PROBLEM DETAILS: Each line from the one holding "Schmerzen [Schmerzen (16" to the end of the data below must be output verbatim, with no other lines.

BEGIN DATA SUPPLIED

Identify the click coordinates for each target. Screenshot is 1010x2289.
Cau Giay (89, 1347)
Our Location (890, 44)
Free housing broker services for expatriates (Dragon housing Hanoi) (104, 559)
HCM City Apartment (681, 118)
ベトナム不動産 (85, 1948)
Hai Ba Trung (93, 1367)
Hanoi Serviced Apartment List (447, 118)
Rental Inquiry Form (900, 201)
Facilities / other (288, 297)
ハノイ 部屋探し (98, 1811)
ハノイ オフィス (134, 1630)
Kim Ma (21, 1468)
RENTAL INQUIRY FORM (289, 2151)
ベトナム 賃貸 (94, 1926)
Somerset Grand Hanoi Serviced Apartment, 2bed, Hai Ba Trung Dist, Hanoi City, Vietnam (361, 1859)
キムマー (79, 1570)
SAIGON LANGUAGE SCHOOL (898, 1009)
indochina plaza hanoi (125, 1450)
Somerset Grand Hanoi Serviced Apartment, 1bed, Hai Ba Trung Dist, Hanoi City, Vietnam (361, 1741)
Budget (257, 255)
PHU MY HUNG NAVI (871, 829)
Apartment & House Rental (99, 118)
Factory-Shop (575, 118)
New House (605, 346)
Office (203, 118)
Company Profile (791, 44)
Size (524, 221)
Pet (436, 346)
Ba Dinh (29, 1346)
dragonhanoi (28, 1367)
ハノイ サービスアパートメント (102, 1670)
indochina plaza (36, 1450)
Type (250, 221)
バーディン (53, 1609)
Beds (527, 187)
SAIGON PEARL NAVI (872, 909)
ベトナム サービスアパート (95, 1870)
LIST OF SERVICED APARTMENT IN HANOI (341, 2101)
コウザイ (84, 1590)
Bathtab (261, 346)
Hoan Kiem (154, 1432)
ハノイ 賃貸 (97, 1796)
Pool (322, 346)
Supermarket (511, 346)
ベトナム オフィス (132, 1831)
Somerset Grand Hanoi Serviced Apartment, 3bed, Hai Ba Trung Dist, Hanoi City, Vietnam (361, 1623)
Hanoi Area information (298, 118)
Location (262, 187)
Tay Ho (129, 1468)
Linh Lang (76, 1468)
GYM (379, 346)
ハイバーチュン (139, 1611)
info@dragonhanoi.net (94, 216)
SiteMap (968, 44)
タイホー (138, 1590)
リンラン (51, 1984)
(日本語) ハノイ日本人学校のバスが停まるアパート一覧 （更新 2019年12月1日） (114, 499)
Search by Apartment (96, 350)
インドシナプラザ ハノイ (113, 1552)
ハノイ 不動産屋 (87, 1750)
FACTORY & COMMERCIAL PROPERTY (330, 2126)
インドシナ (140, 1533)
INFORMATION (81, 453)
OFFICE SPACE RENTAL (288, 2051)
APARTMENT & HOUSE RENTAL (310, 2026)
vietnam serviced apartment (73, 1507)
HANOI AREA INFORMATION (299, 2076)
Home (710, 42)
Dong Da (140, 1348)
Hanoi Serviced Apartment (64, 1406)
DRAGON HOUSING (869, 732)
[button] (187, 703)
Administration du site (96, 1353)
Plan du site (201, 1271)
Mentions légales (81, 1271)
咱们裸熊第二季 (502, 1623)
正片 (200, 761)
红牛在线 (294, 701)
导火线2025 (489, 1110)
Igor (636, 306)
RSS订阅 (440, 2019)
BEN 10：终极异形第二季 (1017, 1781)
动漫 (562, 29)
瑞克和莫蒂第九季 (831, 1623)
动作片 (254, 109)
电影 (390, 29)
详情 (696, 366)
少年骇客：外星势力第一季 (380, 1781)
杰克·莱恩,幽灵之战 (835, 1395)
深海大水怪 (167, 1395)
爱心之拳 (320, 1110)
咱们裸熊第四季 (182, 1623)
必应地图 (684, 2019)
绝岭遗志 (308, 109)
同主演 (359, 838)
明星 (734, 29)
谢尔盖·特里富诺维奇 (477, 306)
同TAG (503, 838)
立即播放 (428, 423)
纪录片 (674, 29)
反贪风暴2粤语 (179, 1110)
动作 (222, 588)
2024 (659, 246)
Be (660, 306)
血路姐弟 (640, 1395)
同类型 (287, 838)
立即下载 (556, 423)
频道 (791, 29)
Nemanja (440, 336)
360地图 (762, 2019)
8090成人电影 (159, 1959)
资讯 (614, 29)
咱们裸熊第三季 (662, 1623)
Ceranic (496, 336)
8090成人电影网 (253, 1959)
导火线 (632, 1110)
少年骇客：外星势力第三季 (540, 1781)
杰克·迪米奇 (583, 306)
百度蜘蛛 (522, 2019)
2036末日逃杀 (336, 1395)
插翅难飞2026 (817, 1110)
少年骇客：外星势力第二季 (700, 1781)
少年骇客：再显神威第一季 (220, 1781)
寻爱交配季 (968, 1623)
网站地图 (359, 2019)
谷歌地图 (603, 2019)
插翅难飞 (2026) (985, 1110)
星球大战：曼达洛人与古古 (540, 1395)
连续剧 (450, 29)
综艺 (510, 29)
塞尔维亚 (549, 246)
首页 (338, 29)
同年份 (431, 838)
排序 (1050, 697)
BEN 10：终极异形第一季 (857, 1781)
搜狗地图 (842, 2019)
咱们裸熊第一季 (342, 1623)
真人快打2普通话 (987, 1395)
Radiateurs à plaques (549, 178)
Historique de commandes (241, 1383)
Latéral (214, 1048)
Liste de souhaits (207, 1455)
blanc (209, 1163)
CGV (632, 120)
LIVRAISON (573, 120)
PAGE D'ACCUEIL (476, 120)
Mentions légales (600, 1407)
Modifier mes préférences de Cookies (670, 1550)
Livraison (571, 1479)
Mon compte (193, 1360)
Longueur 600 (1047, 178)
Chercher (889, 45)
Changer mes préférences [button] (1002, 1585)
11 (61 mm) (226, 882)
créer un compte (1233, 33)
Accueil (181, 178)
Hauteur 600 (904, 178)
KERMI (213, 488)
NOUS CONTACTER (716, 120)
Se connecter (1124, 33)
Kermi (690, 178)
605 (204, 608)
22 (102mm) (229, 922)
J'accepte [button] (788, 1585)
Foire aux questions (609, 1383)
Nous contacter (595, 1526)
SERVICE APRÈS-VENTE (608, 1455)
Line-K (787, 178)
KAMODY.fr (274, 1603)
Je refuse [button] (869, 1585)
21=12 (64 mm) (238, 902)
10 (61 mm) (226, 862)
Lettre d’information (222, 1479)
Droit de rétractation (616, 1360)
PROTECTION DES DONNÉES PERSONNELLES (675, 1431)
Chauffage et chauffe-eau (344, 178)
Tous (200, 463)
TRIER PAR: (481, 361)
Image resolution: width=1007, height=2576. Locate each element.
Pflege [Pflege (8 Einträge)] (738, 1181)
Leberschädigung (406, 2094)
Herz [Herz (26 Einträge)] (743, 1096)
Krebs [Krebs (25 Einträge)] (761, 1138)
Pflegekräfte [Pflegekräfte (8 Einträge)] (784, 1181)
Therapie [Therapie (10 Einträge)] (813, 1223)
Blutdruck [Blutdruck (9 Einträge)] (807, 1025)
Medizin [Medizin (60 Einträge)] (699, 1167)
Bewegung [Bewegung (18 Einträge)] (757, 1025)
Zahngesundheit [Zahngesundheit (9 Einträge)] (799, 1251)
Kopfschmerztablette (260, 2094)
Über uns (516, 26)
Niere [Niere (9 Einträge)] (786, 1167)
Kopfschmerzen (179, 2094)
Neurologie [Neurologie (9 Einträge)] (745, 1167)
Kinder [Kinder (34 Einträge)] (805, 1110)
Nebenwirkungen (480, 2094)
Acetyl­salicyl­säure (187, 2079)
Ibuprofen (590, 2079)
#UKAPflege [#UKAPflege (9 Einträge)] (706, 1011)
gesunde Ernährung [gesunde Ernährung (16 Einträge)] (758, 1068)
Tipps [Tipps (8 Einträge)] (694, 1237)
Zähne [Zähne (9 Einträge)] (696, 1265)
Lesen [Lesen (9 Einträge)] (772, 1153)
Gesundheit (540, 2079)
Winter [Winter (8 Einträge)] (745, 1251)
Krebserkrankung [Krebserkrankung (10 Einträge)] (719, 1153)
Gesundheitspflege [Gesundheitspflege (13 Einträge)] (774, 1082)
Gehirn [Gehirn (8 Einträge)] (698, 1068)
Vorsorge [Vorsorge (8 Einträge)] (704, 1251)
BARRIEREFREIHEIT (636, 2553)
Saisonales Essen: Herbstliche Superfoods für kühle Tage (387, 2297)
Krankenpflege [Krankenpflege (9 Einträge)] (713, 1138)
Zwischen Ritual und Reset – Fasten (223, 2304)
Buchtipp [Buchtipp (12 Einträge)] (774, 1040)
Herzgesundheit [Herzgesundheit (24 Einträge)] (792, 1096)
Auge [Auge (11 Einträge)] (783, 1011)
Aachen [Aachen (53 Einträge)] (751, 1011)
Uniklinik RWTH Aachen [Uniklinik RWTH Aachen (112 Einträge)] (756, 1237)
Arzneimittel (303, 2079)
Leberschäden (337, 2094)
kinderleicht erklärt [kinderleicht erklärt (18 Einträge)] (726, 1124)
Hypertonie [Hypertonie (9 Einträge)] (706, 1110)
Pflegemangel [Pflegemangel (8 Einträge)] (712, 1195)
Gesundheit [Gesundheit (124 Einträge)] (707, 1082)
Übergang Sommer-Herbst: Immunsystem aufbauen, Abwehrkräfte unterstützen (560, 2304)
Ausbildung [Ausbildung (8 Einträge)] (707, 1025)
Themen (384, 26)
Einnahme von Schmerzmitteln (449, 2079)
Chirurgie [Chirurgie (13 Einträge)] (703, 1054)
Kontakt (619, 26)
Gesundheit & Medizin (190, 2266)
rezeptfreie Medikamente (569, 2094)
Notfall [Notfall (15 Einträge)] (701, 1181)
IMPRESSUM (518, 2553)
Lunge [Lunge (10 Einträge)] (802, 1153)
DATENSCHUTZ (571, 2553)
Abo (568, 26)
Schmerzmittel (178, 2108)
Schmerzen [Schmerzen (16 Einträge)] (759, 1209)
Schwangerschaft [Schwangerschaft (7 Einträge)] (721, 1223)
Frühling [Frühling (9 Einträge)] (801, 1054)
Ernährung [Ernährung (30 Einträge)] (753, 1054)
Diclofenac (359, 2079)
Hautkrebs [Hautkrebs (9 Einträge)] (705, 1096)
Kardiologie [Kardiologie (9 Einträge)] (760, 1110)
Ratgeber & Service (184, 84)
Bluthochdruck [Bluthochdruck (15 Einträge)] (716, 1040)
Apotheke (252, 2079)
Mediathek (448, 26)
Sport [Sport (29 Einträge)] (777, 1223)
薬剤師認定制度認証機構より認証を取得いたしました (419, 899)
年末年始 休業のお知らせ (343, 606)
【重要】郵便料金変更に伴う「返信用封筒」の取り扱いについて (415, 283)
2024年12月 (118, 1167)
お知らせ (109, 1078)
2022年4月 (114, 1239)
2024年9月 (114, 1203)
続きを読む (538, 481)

END DATA SUPPLIED

EXERCISE RESULT:
Schmerzen [Schmerzen (16 Einträge)] (759, 1209)
Schwangerschaft [Schwangerschaft (7 Einträge)] (721, 1223)
Frühling [Frühling (9 Einträge)] (801, 1054)
Ernährung [Ernährung (30 Einträge)] (753, 1054)
Diclofenac (359, 2079)
Hautkrebs [Hautkrebs (9 Einträge)] (705, 1096)
Kardiologie [Kardiologie (9 Einträge)] (760, 1110)
Ratgeber & Service (184, 84)
Bluthochdruck [Bluthochdruck (15 Einträge)] (716, 1040)
Apotheke (252, 2079)
Mediathek (448, 26)
Sport [Sport (29 Einträge)] (777, 1223)
薬剤師認定制度認証機構より認証を取得いたしました (419, 899)
年末年始 休業のお知らせ (343, 606)
【重要】郵便料金変更に伴う「返信用封筒」の取り扱いについて (415, 283)
2024年12月 (118, 1167)
お知らせ (109, 1078)
2022年4月 (114, 1239)
2024年9月 (114, 1203)
続きを読む (538, 481)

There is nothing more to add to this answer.